→ **Task directions**:
Print every line of the listing below, starting with the line that holds "Gizlilik ve Güvenlik (39, 2167)" and going on through the line that holds "BSFT10 Dijital Futbol Forma Takımı (164, 810)", both included, and print nothing else.
*** Source material Section Begins ***
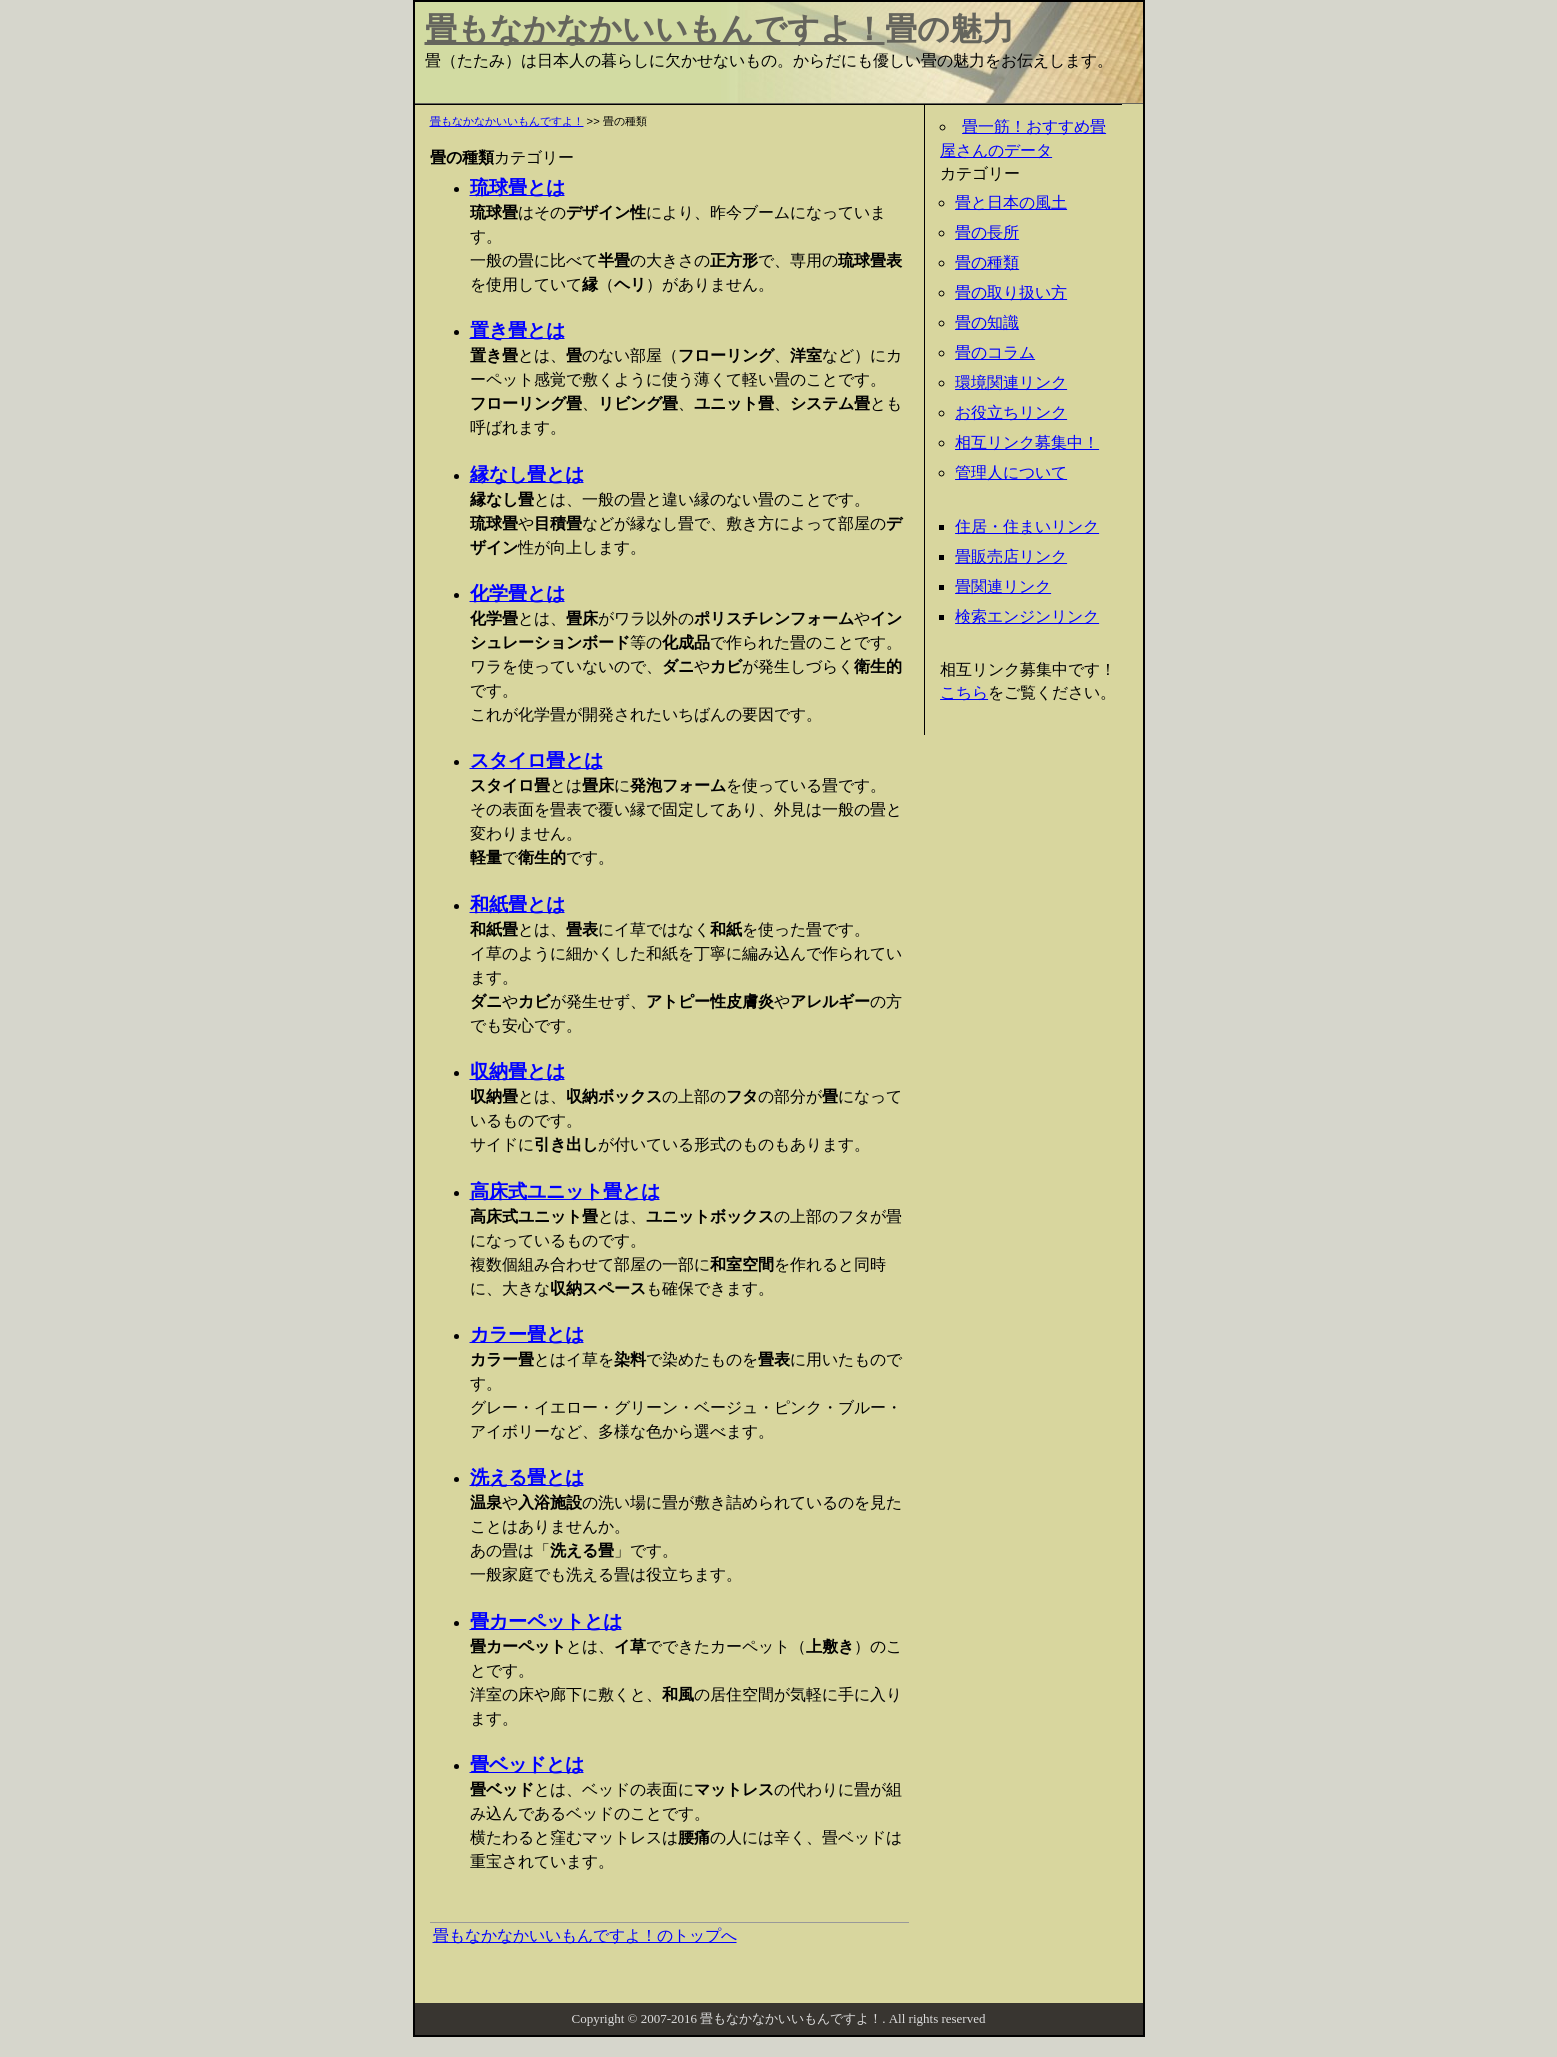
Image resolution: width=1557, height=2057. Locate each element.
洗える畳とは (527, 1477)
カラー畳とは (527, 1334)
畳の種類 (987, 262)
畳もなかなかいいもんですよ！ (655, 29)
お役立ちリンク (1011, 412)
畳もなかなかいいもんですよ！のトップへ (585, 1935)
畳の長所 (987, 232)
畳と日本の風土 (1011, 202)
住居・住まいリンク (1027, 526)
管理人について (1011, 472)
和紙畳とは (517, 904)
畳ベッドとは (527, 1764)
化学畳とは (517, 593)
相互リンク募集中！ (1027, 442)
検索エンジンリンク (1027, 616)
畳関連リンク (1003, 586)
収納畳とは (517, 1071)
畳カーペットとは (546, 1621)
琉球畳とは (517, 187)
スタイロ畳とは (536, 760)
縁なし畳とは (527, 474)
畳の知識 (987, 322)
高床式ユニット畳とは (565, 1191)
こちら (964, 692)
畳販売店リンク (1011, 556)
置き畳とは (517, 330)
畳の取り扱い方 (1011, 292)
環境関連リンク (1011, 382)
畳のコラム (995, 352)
*** Source material Section Ends ***
*** Source material Section Begins ***
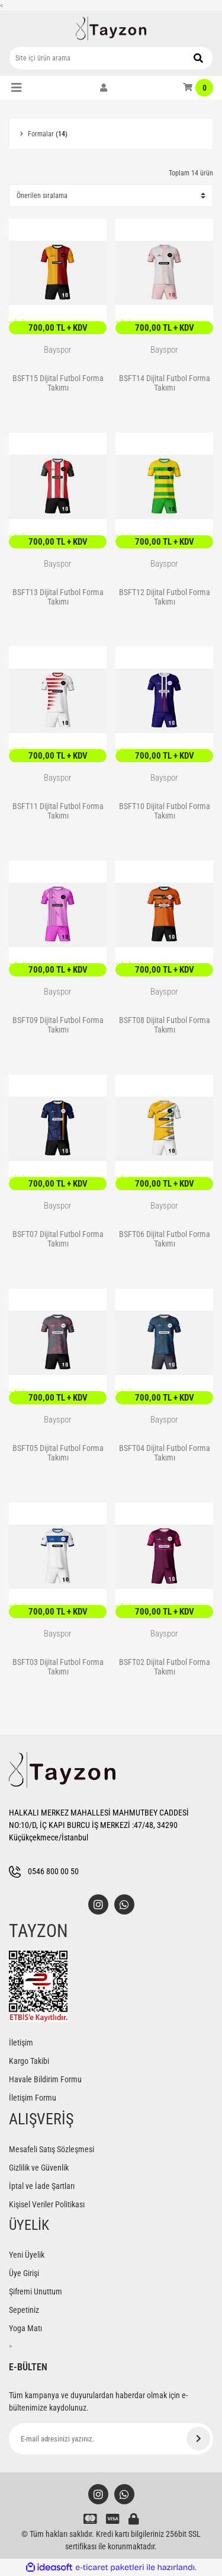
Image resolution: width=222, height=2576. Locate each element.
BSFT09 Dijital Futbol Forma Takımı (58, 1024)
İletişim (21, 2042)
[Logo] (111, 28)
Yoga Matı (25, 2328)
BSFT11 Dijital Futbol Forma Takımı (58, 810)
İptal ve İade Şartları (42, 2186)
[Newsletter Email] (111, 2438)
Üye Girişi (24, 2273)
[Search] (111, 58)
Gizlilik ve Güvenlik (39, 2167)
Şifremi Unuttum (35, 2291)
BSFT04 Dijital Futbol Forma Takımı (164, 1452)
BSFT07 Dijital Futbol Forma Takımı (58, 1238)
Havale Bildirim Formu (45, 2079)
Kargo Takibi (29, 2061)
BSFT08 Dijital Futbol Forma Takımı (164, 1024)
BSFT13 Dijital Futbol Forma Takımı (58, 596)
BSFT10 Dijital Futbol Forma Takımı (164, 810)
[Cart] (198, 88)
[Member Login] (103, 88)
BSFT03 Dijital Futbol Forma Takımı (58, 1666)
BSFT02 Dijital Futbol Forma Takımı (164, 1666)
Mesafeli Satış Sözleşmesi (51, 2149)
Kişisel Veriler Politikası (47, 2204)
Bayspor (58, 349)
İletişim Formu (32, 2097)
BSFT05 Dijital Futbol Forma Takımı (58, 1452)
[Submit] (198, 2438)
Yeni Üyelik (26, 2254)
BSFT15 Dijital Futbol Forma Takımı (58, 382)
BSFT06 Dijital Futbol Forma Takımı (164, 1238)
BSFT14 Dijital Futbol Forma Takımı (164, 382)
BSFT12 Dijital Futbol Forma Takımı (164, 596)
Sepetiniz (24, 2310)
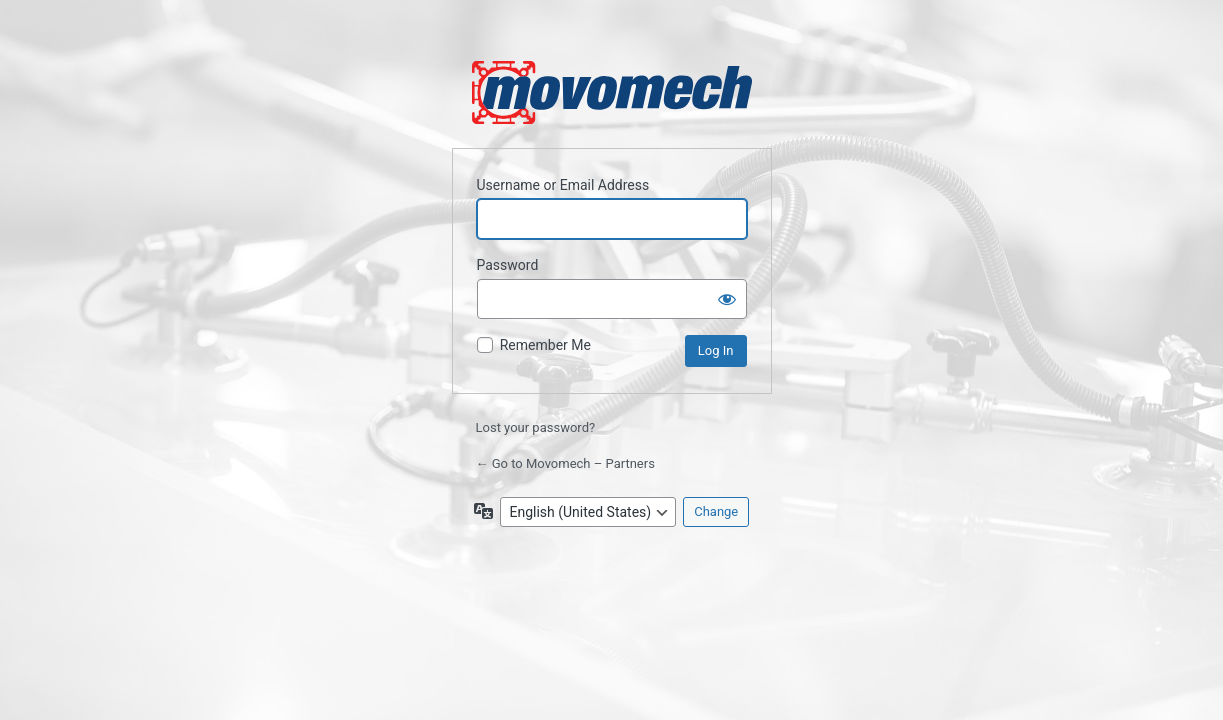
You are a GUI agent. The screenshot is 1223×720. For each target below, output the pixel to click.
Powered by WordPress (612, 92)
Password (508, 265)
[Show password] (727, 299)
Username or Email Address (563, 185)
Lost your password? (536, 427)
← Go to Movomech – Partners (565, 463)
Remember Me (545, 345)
*** Source material Section Ends ***
*** Source material Section Begins ***
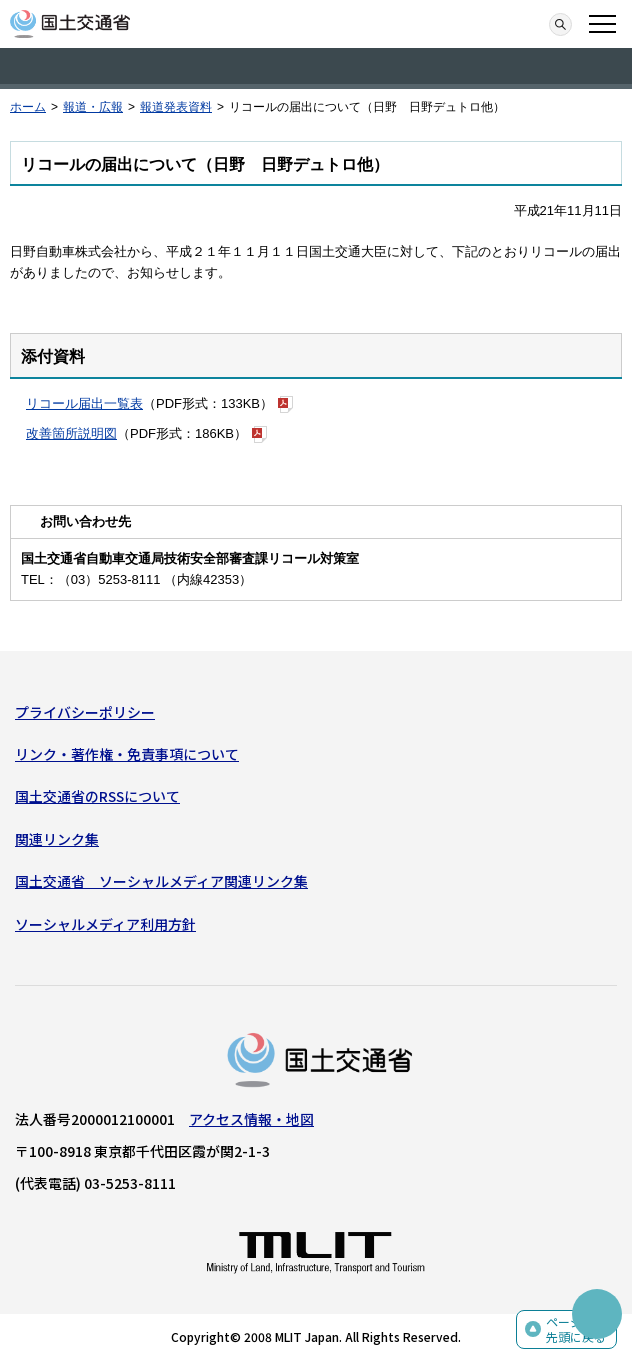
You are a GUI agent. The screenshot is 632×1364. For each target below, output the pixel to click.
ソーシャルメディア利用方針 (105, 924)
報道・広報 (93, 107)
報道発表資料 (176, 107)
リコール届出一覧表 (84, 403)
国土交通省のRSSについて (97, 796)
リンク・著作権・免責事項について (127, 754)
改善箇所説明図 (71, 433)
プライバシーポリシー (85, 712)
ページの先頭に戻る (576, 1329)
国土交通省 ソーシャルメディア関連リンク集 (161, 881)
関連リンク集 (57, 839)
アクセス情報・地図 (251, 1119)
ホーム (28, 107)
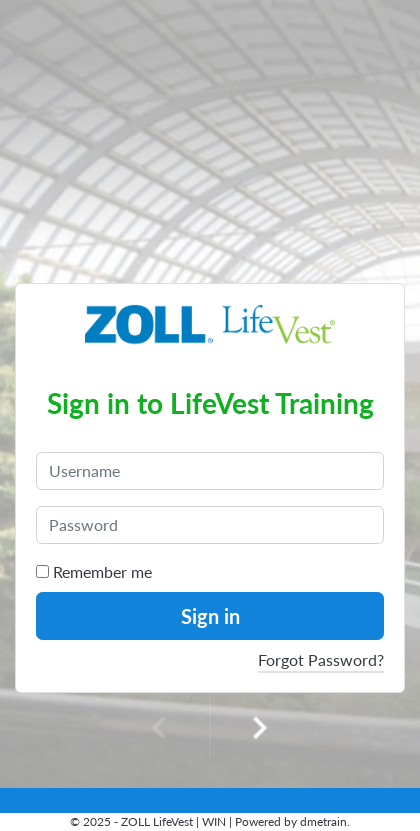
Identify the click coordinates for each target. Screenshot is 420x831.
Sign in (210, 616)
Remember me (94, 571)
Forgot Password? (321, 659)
*** Source material Section Ends ***
→ **Response for this exercise**:
Gizlilik ve Güvenlik (39, 2167)
Şifremi Unuttum (35, 2291)
BSFT04 Dijital Futbol Forma Takımı (164, 1452)
BSFT07 Dijital Futbol Forma Takımı (58, 1238)
Havale Bildirim Formu (45, 2079)
Kargo Takibi (29, 2061)
BSFT08 Dijital Futbol Forma Takımı (164, 1024)
BSFT13 Dijital Futbol Forma Takımı (58, 596)
BSFT10 Dijital Futbol Forma Takımı (164, 810)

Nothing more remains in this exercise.